Saved entries:
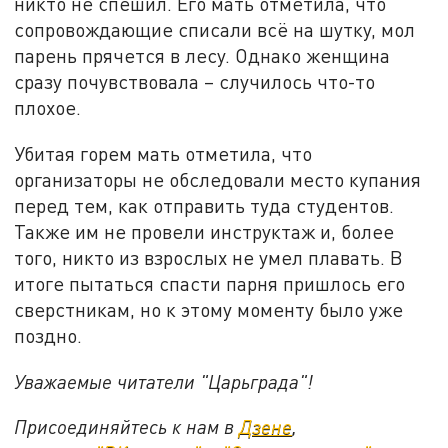
никто не спешил. Его мать отметила, что
сопровождающие списали всё на шутку, мол
парень прячется в лесу. Однако женщина
сразу почувствовала – случилось что-то
плохое.
Убитая горем мать отметила, что
организаторы не обследовали место купания
перед тем, как отправить туда студентов.
Также им не провели инструктаж и, более
того, никто из взрослых не умел плавать. В
итоге пытаться спасти парня пришлось его
сверстникам, но к этому моменту было уже
поздно.
Уважаемые читатели "Царьграда"!
Присоединяйтесь к нам в
Дзене
,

#### [The problem]
This calls for an exact copy of all the entries above, with the pictures omitted.

#### [Answer below]
никто не спешил. Его мать отметила, что
сопровождающие списали всё на шутку, мол
парень прячется в лесу. Однако женщина
сразу почувствовала – случилось что-то
плохое.
Убитая горем мать отметила, что
организаторы не обследовали место купания
перед тем, как отправить туда студентов.
Также им не провели инструктаж и, более
того, никто из взрослых не умел плавать. В
итоге пытаться спасти парня пришлось его
сверстникам, но к этому моменту было уже
поздно.
Уважаемые читатели "Царьграда"!
Присоединяйтесь к нам в
Дзене
,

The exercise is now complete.